Vladimir Putin não estará nos boletins, mas também é, de algum modo, candidato nestas Europeias. Aposta no maior número possível de eurodeputados (sobretudo de partidos de extrema-direita e direita radical, mas também alguns da extrema-esquerda ou esquerda radical), com posições anti-NATO, anti-Washington e pró-Moscovo. Mesmo que não o assumam por palavras.

Temos de estar atentos aos “putinistas disfarçados”. Não há muitos, mas também os há por cá.

G7, Cimeira da Paz, Cimeira da NATO

Logo depois das Eleições Europeias, haverá em Itália uma Cimeira do G7, decisiva para se avançar para passos mais relevantes na permissão à Ucrânia no uso de armas ocidentais.

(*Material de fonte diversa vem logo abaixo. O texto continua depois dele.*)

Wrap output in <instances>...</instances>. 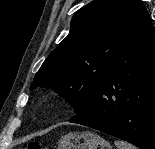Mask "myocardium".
Returning a JSON list of instances; mask_svg holds the SVG:
<instances>
[{"mask_svg":"<svg viewBox=\"0 0 155 149\" xmlns=\"http://www.w3.org/2000/svg\"><path fill=\"white\" fill-rule=\"evenodd\" d=\"M50 108H51V109H55L56 106H55V105H51Z\"/></svg>","mask_w":155,"mask_h":149,"instance_id":"1","label":"myocardium"}]
</instances>
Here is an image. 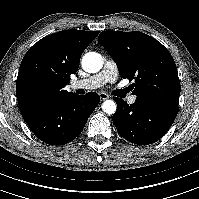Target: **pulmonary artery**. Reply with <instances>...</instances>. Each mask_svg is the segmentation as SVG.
<instances>
[{"mask_svg": "<svg viewBox=\"0 0 199 199\" xmlns=\"http://www.w3.org/2000/svg\"><path fill=\"white\" fill-rule=\"evenodd\" d=\"M118 69L116 64L107 59L105 60L104 66L100 72L89 76L82 80H76L71 83L72 89H85L92 90L104 86L106 83H112L117 80ZM128 102L134 104L136 102V96L131 95L128 97Z\"/></svg>", "mask_w": 199, "mask_h": 199, "instance_id": "pulmonary-artery-1", "label": "pulmonary artery"}]
</instances>
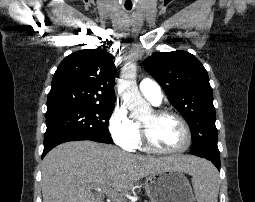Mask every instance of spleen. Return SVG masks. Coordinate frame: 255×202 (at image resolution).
Listing matches in <instances>:
<instances>
[{"label": "spleen", "instance_id": "obj_1", "mask_svg": "<svg viewBox=\"0 0 255 202\" xmlns=\"http://www.w3.org/2000/svg\"><path fill=\"white\" fill-rule=\"evenodd\" d=\"M192 184L198 202H218L219 175L207 161L197 165L192 174Z\"/></svg>", "mask_w": 255, "mask_h": 202}]
</instances>
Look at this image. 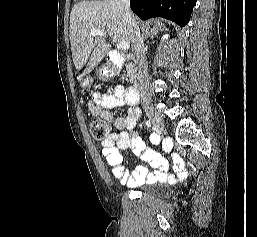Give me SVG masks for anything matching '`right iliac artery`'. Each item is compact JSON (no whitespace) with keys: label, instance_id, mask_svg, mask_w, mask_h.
<instances>
[{"label":"right iliac artery","instance_id":"obj_1","mask_svg":"<svg viewBox=\"0 0 257 237\" xmlns=\"http://www.w3.org/2000/svg\"><path fill=\"white\" fill-rule=\"evenodd\" d=\"M146 126L148 127V128H150L151 127V123H150V121H147L146 122ZM154 135V134H153ZM155 136H156V134H155Z\"/></svg>","mask_w":257,"mask_h":237}]
</instances>
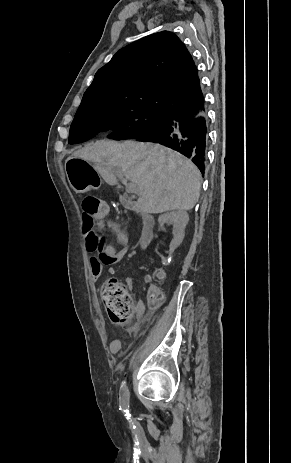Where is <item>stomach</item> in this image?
Instances as JSON below:
<instances>
[{"instance_id": "0dacf381", "label": "stomach", "mask_w": 291, "mask_h": 463, "mask_svg": "<svg viewBox=\"0 0 291 463\" xmlns=\"http://www.w3.org/2000/svg\"><path fill=\"white\" fill-rule=\"evenodd\" d=\"M65 169L70 184L77 193L100 188L97 172L89 164V157H66Z\"/></svg>"}]
</instances>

Seguir-se-á a Cimeira da Paz na Suíça, grande esforço diplomático da “fórmula da Paz” de Zelensky. Mais de 90 países e organizações já confirmaram apoio - grande parte deles europeus e americanos, mas também muitos africanos e asiáticos -, mas será muito importante que Joe Biden mude de ideias e seja ele mesmo a representar, ao mais alto nível possível (e não por poderes intermédios) os Estados Unidos da América.

Da China certamente não virá Xi Jinping, mas se Pequim se fizer representar no evento de Burgenstock, estará a dar uma oportunidade a Zelensky e uma alfinetada a Putin (que até quer que a China prepare uma espécie de “contra-cimeira” com o plano chinês).

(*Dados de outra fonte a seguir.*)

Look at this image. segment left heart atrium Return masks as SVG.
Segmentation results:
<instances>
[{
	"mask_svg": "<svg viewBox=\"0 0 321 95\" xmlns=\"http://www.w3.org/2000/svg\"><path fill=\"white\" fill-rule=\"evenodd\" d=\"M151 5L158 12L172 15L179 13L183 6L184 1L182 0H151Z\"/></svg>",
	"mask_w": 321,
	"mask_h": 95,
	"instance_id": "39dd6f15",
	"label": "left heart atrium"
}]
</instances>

Já em julho, Viktor Órban assumirá a presidência rotativa da UE. Em Washington, os 75 anos da NATO serão assinalados com a mais importante cimeira da Aliança Atlântica em muitas décadas.

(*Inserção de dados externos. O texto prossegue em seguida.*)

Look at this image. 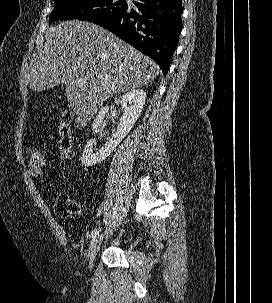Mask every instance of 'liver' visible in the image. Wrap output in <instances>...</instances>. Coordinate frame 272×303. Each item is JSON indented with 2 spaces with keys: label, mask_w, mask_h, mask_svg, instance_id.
Masks as SVG:
<instances>
[{
  "label": "liver",
  "mask_w": 272,
  "mask_h": 303,
  "mask_svg": "<svg viewBox=\"0 0 272 303\" xmlns=\"http://www.w3.org/2000/svg\"><path fill=\"white\" fill-rule=\"evenodd\" d=\"M159 72L155 61L106 29L71 20L47 29L28 82L38 92L64 84L76 126L82 128L109 97L147 85Z\"/></svg>",
  "instance_id": "liver-1"
}]
</instances>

Mas, mais ainda do que a adesão à NATO, a grande ameaça a Putin é ver a Ucrânia na UE: porque será a prova de que o tal “buffer state” que ele desejava impor no alargamento da democracia a Leste também entrará no grande espaço democrático.

Possível tempestade perfeita

Muita água correrá debaixo das pontes até essa possível adesão. Os próximos anos - certamente ainda antes de uma eventual concretização da entrada da Ucrânia na UE - podem revelar-nos uma autêntica tempestade perfeita: Trump a regressar à Casa Branca em janeiro de 2025, a AfD a tornar-se decisiva na formação de Governo na Alemanha, Marine Le Pen a tomar o Eliseu em 2027.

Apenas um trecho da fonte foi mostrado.